University of Utah ornithologist Çağan Şekercioğlu releases a Eurasian roller after banding it at Turkey's Aras River wetlands.

Çağan Şekercioğlu, an assistant professor of biology, has been named a National Geographic Risk Taker, a new honor or from the group that made him a National Geographic Emerging Explorer in 2011.

In its May 2013 issue, National Geographic magazine included Şekercioğlu – an ornithologist, conservation ecologist and director of the Turkish environmental organization KuzeyDoga – in the first article in its year-long series, “Risk Takers,” which profiles “explorers who press the limits.”

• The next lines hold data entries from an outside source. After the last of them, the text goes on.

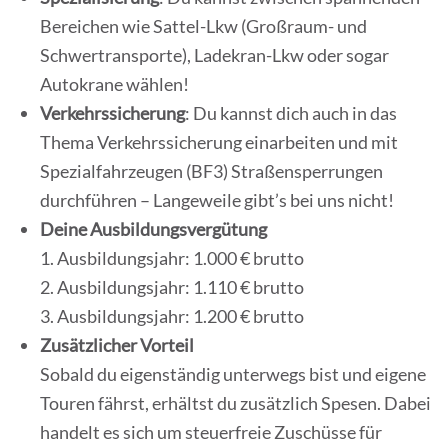
Bereichen wie Sattel-Lkw (Großraum- und
Schwertransporte), Ladekran-Lkw oder sogar
Autokrane wählen!
Verkehrssicherung
: Du kannst dich auch in das
Thema Verkehrssicherung einarbeiten und mit
Spezialfahrzeugen (BF3) Straßensperrungen
durchführen – Langeweile gibt’s bei uns nicht!
Deine Ausbildungsvergütung
1. Ausbildungsjahr: 1.000 € brutto
2. Ausbildungsjahr: 1.110 € brutto
3. Ausbildungsjahr: 1.200 € brutto
Zusätzlicher Vorteil
Sobald du eigenständig unterwegs bist und eigene
Touren fährst, erhältst du zusätzlich Spesen. Dabei
handelt es sich um steuerfreie Zuschüsse für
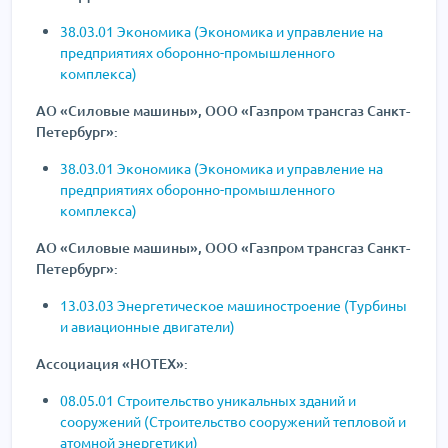
38.03.01 Экономика (Экономика и управление на
предприятиях оборонно-промышленного
комплекса)
АО «Силовые машины», ООО «Газпром трансгаз Санкт-
Петербург»:
38.03.01 Экономика (Экономика и управление на
предприятиях оборонно-промышленного
комплекса)
АО «Силовые машины», ООО «Газпром трансгаз Санкт-
Петербург»:
13.03.03 Энергетическое машиностроение (Турбины
и авиационные двигатели)
Ассоциация «НОТЕХ»:
08.05.01 Строительство уникальных зданий и
сооружений (Строительство сооружений тепловой и
атомной энергетики)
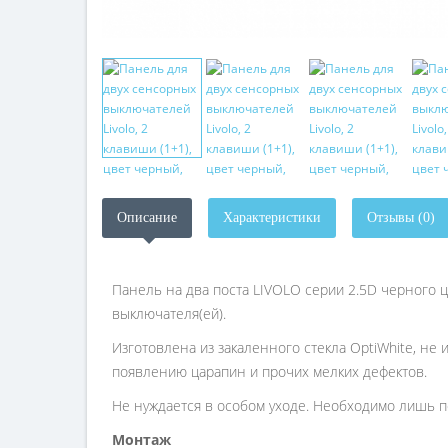
Описание
Характеристики
Отзывы (0)
Панель на два поста LIVOLO серии 2.5D черного 
выключателя(ей).
Изготовлена из закаленного стекла OptiWhite, не
появлению царапин и прочих мелких дефектов.
Не нуждается в особом уходе. Необходимо лишь п
Монтаж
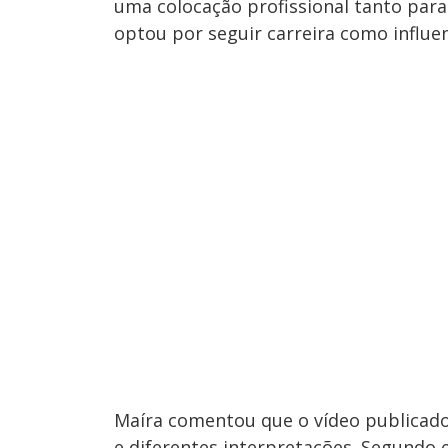
uma colocação profissional tanto para 
optou por seguir carreira como influe
Maíra comentou que o vídeo publicad
e diferentes interpretações. Segundo e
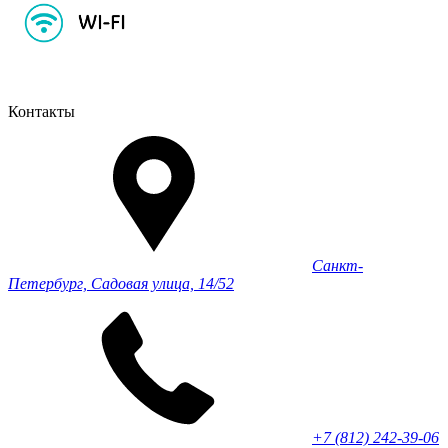
Контакты
Санкт-
Петербург, Садовая улица, 14/52
+7 (812) 242-39-06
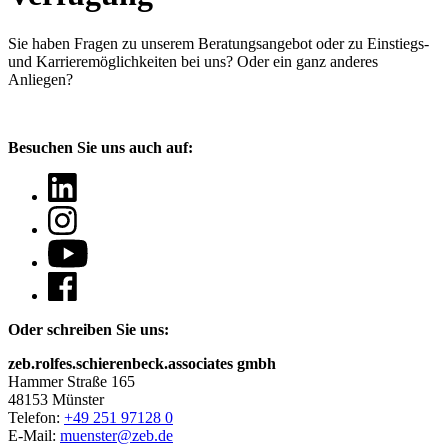
Sie haben Fragen
zu unserem Beratungsangebot oder zu Einstiegs-
und Karrieremöglichkeiten bei uns? Oder ein ganz anderes
Anliegen?
Besuchen Sie uns auch auf:
Oder schreiben Sie uns:
zeb.rolfes.schierenbeck.associates gmbh
Hammer Straße 165
48153 Münster
Telefon:
+49 251 97128 0
E-Mail:
muenster@zeb.de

In its profile and interview with Şekercioğlu, the magazine cites him for his work “to document and prevent bird extinctions,” his criticism of government environmental policies in his native Turkey and the physical risks of his work.

“While surveying birds, I have been charged by a grizzly bear in Alaska and an elephant in Tanzania,” says Şekercioğlu (pronounced Shay-care-gee-oh-loo). “I’ve tangled with a poisonous puff adder in Uganda. I’ve been caught between the military and terrorists, mistaken for a spy, held at gunpoint, carjacked in Ethiopia and attacked by a machete-wielding mob in Costa Rica. Honestly, I’m often more afraid of people and traffic than I am of wildlife.”